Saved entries
• • • •
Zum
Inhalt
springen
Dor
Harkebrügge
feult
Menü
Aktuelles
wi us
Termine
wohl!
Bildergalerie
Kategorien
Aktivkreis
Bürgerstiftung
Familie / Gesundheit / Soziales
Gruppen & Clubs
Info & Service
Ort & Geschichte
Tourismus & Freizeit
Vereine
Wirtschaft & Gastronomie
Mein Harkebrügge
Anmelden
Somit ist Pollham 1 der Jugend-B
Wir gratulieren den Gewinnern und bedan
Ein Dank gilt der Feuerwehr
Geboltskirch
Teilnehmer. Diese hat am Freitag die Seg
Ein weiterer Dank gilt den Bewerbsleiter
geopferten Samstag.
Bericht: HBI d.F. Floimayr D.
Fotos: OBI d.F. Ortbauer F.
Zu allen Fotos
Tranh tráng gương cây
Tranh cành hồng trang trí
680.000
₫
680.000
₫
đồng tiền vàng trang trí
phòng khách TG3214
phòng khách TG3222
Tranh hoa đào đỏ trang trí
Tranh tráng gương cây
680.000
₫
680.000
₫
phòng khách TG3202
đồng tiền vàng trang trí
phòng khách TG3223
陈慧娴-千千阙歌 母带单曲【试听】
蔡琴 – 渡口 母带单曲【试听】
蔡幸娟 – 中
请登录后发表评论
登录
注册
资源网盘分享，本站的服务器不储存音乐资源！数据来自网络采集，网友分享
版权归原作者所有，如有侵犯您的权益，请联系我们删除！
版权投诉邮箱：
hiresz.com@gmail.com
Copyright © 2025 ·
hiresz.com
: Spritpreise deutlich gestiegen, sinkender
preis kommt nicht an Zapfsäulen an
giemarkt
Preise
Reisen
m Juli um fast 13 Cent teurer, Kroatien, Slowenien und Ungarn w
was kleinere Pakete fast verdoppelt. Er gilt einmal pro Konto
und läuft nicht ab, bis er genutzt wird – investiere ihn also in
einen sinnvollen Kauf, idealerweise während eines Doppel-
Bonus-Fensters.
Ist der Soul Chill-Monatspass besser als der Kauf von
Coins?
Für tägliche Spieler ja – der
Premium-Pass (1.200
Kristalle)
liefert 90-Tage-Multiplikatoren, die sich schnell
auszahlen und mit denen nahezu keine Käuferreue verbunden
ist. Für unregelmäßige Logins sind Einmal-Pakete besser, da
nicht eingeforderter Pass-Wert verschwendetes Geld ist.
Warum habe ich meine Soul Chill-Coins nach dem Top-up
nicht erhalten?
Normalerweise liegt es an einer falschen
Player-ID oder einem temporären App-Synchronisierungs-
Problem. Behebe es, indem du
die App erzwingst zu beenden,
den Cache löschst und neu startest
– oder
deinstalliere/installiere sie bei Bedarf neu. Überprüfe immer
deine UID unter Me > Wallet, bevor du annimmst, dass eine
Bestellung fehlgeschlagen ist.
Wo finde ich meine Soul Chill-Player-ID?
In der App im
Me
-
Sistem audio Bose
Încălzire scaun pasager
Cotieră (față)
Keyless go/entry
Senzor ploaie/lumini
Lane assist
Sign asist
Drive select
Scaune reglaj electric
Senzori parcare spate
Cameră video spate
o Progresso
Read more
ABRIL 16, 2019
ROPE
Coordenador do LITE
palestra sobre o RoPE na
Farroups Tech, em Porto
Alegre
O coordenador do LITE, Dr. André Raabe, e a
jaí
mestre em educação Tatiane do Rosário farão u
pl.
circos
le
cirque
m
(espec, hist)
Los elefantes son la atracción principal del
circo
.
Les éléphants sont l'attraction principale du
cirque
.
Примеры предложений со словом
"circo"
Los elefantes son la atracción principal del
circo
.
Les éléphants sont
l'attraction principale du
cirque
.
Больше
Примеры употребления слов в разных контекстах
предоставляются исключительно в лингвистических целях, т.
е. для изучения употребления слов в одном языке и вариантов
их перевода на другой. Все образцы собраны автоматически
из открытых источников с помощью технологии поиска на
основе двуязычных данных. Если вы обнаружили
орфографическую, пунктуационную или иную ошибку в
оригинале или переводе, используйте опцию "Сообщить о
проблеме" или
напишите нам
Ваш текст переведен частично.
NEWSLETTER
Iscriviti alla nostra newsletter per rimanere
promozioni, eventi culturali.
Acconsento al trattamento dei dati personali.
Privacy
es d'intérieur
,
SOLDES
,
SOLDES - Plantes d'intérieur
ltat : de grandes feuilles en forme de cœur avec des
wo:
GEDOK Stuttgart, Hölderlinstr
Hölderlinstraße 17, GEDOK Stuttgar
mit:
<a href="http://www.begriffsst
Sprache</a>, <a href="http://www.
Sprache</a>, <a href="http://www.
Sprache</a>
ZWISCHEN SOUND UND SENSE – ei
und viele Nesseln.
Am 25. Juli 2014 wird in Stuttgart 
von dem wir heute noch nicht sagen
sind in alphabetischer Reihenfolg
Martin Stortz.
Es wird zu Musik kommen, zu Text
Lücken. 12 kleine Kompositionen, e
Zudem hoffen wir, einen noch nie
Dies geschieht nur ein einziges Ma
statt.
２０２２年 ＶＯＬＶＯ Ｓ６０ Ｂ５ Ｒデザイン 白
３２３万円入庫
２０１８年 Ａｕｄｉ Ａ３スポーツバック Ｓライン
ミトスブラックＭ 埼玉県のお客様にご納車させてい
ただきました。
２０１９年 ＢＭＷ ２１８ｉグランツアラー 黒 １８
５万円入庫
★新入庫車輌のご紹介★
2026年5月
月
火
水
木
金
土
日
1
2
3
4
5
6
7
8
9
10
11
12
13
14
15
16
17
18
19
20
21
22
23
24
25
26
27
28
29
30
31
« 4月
• • • •
Copy every record exactly, with nothing added or dropped.

Answer to this task
Zum
Inhalt
springen
Dor
Harkebrügge
feult
Menü
Aktuelles
wi us
Termine
wohl!
Bildergalerie
Kategorien
Aktivkreis
Bürgerstiftung
Familie / Gesundheit / Soziales
Gruppen & Clubs
Info & Service
Ort & Geschichte
Tourismus & Freizeit
Vereine
Wirtschaft & Gastronomie
Mein Harkebrügge
Anmelden
Somit ist Pollham 1 der Jugend-B
Wir gratulieren den Gewinnern und bedan
Ein Dank gilt der Feuerwehr
Geboltskirch
Teilnehmer. Diese hat am Freitag die Seg
Ein weiterer Dank gilt den Bewerbsleiter
geopferten Samstag.
Bericht: HBI d.F. Floimayr D.
Fotos: OBI d.F. Ortbauer F.
Zu allen Fotos
Tranh tráng gương cây
Tranh cành hồng trang trí
680.000
₫
680.000
₫
đồng tiền vàng trang trí
phòng khách TG3214
phòng khách TG3222
Tranh hoa đào đỏ trang trí
Tranh tráng gương cây
680.000
₫
680.000
₫
phòng khách TG3202
đồng tiền vàng trang trí
phòng khách TG3223
陈慧娴-千千阙歌 母带单曲【试听】
蔡琴 – 渡口 母带单曲【试听】
蔡幸娟 – 中
请登录后发表评论
登录
注册
资源网盘分享，本站的服务器不储存音乐资源！数据来自网络采集，网友分享
版权归原作者所有，如有侵犯您的权益，请联系我们删除！
版权投诉邮箱：
hiresz.com@gmail.com
Copyright © 2025 ·
hiresz.com
: Spritpreise deutlich gestiegen, sinkender
preis kommt nicht an Zapfsäulen an
giemarkt
Preise
Reisen
m Juli um fast 13 Cent teurer, Kroatien, Slowenien und Ungarn w
was kleinere Pakete fast verdoppelt. Er gilt einmal pro Konto
und läuft nicht ab, bis er genutzt wird – investiere ihn also in
einen sinnvollen Kauf, idealerweise während eines Doppel-
Bonus-Fensters.
Ist der Soul Chill-Monatspass besser als der Kauf von
Coins?
Für tägliche Spieler ja – der
Premium-Pass (1.200
Kristalle)
liefert 90-Tage-Multiplikatoren, die sich schnell
auszahlen und mit denen nahezu keine Käuferreue verbunden
ist. Für unregelmäßige Logins sind Einmal-Pakete besser, da
nicht eingeforderter Pass-Wert verschwendetes Geld ist.
Warum habe ich meine Soul Chill-Coins nach dem Top-up
nicht erhalten?
Normalerweise liegt es an einer falschen
Player-ID oder einem temporären App-Synchronisierungs-
Problem. Behebe es, indem du
die App erzwingst zu beenden,
den Cache löschst und neu startest
– oder
deinstalliere/installiere sie bei Bedarf neu. Überprüfe immer
deine UID unter Me > Wallet, bevor du annimmst, dass eine
Bestellung fehlgeschlagen ist.
Wo finde ich meine Soul Chill-Player-ID?
In der App im
Me
-
Sistem audio Bose
Încălzire scaun pasager
Cotieră (față)
Keyless go/entry
Senzor ploaie/lumini
Lane assist
Sign asist
Drive select
Scaune reglaj electric
Senzori parcare spate
Cameră video spate
o Progresso
Read more
ABRIL 16, 2019
ROPE
Coordenador do LITE
palestra sobre o RoPE na
Farroups Tech, em Porto
Alegre
O coordenador do LITE, Dr. André Raabe, e a
jaí
mestre em educação Tatiane do Rosário farão u
pl.
circos
le
cirque
m
(espec, hist)
Los elefantes son la atracción principal del
circo
.
Les éléphants sont l'attraction principale du
cirque
.
Примеры предложений со словом
"circo"
Los elefantes son la atracción principal del
circo
.
Les éléphants sont
l'attraction principale du
cirque
.
Больше
Примеры употребления слов в разных контекстах
предоставляются исключительно в лингвистических целях, т.
е. для изучения употребления слов в одном языке и вариантов
их перевода на другой. Все образцы собраны автоматически
из открытых источников с помощью технологии поиска на
основе двуязычных данных. Если вы обнаружили
орфографическую, пунктуационную или иную ошибку в
оригинале или переводе, используйте опцию "Сообщить о
проблеме" или
напишите нам
Ваш текст переведен частично.
NEWSLETTER
Iscriviti alla nostra newsletter per rimanere
promozioni, eventi culturali.
Acconsento al trattamento dei dati personali.
Privacy
es d'intérieur
,
SOLDES
,
SOLDES - Plantes d'intérieur
ltat : de grandes feuilles en forme de cœur avec des
wo:
GEDOK Stuttgart, Hölderlinstr
Hölderlinstraße 17, GEDOK Stuttgar
mit:
<a href="http://www.begriffsst
Sprache</a>, <a href="http://www.
Sprache</a>, <a href="http://www.
Sprache</a>
ZWISCHEN SOUND UND SENSE – ei
und viele Nesseln.
Am 25. Juli 2014 wird in Stuttgart 
von dem wir heute noch nicht sagen
sind in alphabetischer Reihenfolg
Martin Stortz.
Es wird zu Musik kommen, zu Text
Lücken. 12 kleine Kompositionen, e
Zudem hoffen wir, einen noch nie
Dies geschieht nur ein einziges Ma
statt.
２０２２年 ＶＯＬＶＯ Ｓ６０ Ｂ５ Ｒデザイン 白
３２３万円入庫
２０１８年 Ａｕｄｉ Ａ３スポーツバック Ｓライン
ミトスブラックＭ 埼玉県のお客様にご納車させてい
ただきました。
２０１９年 ＢＭＷ ２１８ｉグランツアラー 黒 １８
５万円入庫
★新入庫車輌のご紹介★
2026年5月
月
火
水
木
金
土
日
1
2
3
4
5
6
7
8
9
10
11
12
13
14
15
16
17
18
19
20
21
22
23
24
25
26
27
28
29
30
31
« 4月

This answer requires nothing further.